Markov Chain Monte Carlo

Markov Chain Monte Carlo#

Markov chain Monte Carlo (MCMC) methods are algorithms for approximately sampling from an intractable distribution. They are widely used in Bayesian statistics to sample from intractable posterior distributions. Once we have samples, we can use them to approximate posterior expectations, which are of central importance.

Setup#

import matplotlib.pyplot as plt
import torch

from sklearn.linear_model import LogisticRegression
from torch.autograd.functional import hessian
from torch.distributions import Bernoulli, Beta, Binomial, MultivariateNormal, Normal
from tqdm.auto import trange

Approximating Posterior Expectations#

Generally, we can’t analytically compute posterior expectations. In these cases, we need to resort to approximations. For example, we could use quadrature methods like Simpson’s rule or the trapezoid rule to numerically approximate the integral over \(\Theta\).

Roughly,

\[\begin{align*} \E_{p(\theta | x)}[f(\theta)] \approx \sum_{m=1}^M p(\theta_m \mid x) \, f(\theta_m) \, \Delta_m \end{align*}\]

where \(\theta_m \subset \Theta\) is a grid of points and \(\Delta_m\) is a volume around that point.

This works for low-dimensional problems (say, up to \(5\) dimensions), but the number of points (\(M\)) needed to get a good estimate grows exponentially with the parameter dimension.

Monte Carlo Approximations#

Idea: approximate the expectation via sampling,

\[\begin{align*} \E_{p(\theta | x)}[f(\theta)] \approx \frac{1}{M} \sum_{m=1}^M f(\theta_m) \quad \text{where} \quad \theta_m \sim p(\theta \mid x). \end{align*}\]

Let \(\hat{f} = \frac{1}{M} \sum_{m=1}^M f(\theta_m)\) denote the Monte Carlo estimate. It is a random variable, since it’s a function of random samples \(\theta_m\). As such, we can reason about its mean and variance.

Unbiasedness#

Clearly,

\[\begin{align*} \E[\hat{f}] = \frac{1}{M} \sum_{m=1}^M \E_{p(\theta | x)}[f(\theta)] = \E_{p(\theta | x)}[f(\theta)]. \end{align*}\]

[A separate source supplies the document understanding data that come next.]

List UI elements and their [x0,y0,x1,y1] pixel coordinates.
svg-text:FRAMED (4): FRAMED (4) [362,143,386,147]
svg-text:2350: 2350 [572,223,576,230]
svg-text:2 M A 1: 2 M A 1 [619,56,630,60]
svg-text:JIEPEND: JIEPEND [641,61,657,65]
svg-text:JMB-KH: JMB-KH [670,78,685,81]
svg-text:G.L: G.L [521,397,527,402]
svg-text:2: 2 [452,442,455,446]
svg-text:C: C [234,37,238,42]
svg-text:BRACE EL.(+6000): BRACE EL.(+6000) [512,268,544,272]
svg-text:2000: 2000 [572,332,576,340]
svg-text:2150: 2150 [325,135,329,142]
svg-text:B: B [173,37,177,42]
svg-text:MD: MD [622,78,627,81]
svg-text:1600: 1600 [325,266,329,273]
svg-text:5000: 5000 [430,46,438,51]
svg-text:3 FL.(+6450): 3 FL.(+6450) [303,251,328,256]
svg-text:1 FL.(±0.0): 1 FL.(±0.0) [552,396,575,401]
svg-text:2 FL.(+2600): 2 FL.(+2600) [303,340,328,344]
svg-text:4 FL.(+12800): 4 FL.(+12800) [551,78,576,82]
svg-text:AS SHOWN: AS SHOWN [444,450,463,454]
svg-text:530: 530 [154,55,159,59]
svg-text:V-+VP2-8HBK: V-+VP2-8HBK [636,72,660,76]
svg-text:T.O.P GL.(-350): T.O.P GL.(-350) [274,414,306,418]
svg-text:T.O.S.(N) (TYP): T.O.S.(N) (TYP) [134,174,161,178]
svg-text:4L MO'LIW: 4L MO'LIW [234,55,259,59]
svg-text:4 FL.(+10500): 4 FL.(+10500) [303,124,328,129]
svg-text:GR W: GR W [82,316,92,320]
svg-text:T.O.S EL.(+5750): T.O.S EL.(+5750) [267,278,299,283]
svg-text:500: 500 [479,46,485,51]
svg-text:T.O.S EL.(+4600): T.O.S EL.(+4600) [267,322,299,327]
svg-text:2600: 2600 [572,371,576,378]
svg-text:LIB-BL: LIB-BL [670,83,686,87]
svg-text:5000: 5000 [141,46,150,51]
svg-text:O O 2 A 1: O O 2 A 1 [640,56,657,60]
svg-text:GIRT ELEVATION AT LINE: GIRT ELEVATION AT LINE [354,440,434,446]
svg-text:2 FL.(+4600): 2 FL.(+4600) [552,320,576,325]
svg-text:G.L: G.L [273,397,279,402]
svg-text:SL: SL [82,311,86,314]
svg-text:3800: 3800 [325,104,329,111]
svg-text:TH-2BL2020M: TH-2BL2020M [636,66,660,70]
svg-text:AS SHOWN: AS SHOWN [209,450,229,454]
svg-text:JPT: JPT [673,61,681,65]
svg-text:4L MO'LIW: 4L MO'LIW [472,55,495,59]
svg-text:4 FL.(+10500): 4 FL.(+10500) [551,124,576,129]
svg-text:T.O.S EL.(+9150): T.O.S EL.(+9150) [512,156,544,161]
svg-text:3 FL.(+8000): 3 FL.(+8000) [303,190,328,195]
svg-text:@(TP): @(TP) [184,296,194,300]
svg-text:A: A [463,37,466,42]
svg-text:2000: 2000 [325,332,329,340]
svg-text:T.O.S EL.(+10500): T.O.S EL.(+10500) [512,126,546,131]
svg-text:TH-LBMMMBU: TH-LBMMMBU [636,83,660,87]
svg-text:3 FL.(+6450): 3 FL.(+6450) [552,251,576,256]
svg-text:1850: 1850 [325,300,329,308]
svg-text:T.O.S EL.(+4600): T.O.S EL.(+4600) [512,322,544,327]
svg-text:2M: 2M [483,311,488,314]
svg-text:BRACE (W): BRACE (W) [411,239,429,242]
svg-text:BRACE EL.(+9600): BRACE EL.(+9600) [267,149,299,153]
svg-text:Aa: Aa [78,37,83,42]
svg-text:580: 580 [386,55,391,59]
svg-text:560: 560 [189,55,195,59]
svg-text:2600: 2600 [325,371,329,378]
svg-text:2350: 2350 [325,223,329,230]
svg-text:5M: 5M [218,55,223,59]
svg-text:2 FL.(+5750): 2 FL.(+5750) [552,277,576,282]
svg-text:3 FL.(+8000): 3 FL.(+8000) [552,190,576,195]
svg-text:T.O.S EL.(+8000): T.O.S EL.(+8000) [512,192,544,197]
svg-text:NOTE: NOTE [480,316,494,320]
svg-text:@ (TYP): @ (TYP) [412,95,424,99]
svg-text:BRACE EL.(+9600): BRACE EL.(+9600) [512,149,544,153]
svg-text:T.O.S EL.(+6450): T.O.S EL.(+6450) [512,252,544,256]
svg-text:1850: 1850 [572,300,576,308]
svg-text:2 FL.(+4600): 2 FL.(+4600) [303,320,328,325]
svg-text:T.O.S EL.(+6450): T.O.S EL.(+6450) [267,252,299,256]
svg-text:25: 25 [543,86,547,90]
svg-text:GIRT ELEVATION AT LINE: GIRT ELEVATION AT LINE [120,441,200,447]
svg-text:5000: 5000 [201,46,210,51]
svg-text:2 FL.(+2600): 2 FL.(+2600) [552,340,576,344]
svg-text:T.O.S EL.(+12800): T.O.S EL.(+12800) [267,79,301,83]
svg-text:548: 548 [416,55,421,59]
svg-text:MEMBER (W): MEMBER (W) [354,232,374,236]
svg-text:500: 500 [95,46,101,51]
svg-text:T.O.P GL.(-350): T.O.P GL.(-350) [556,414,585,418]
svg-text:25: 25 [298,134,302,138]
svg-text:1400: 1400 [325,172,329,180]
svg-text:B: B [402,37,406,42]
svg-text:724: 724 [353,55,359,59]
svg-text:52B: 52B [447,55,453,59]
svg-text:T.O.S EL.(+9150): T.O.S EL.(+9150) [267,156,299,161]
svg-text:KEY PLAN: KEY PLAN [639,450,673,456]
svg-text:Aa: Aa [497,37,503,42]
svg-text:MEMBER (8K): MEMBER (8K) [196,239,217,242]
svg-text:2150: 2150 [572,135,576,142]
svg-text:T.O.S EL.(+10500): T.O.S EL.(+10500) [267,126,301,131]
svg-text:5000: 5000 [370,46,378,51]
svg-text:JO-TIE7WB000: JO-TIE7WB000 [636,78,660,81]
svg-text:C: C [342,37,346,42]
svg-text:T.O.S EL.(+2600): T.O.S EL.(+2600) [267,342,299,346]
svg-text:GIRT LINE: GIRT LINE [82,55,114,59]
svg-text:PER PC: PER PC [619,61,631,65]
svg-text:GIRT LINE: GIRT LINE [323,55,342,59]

Thus, \(\hat{f}\) is an unbiased estimate of the desired expectation.

Monte Carlo Variance#

What about its variance?

\[\begin{align*} \Var[\hat{f}] = \Var \left(\frac{1}{M} \sum_{m=1}^M f(\theta_m) \right) = \frac{1}{M^2} \left( \sum_{m=1}^M \Var[f(\theta)] + 2 \sum_{1 \leq m < m' \leq M} \mathrm{Cov} [f(\theta_m), f(\theta_{m'})] \right) \end{align*}\]

Comparison to Numerical Quadrature#

If the samples are not only identically distributed but also uncorrelated, then \(\Var[\hat{f}] = \frac{1}{M} \Var[f(\theta)]\).
In this case, the root mean squared error (RMSE) of the estimate is \(\sqrt{\Var[\hat{f}]} = O(M^{-\frac{1}{2}})\).
Compare this to Simpson’s rule, which for smooth 1D problems has an error rate of \(O(M^{-4})\). That’s roughly 8 times better than Monte Carlo!
However, for multidimensional problems, Simpson’s rule is \(O(M^{-\frac{4}{D}})\), whereas the error rate of Monte Carlo does not depend on the dimensionality!

The Catch#

So far so good: we’ll just draw a lot of samples to drive down our Monte Carlo error. Here’s the catch! How do you draw samples from the posterior \(p(\theta \mid x)\)? We’re interested in Monte Carlo for cases where the posterior does not admit a simple closed form! In general, sampling the posterior is as hard as computing the marginal likelihood.

Markov Chains#

A Markov chain is a joint distribution of a sequence of variables, \(\pi(\theta_1, \theta_2, \ldots, \theta_M)\). (To avoid confusion with the model \(p\), we denote the densities associated with the Markov chain by \(\pi\).) The Markov chain factorizes so that each variable is drawn conditional on the previous variable,

\[\begin{align*} \pi(\theta_1, \theta_2, \ldots, \theta_M) = \pi_{1}(\theta_1) \prod_{m=2}^M \pi(\theta_m \mid \theta_{m-1}). \end{align*}\]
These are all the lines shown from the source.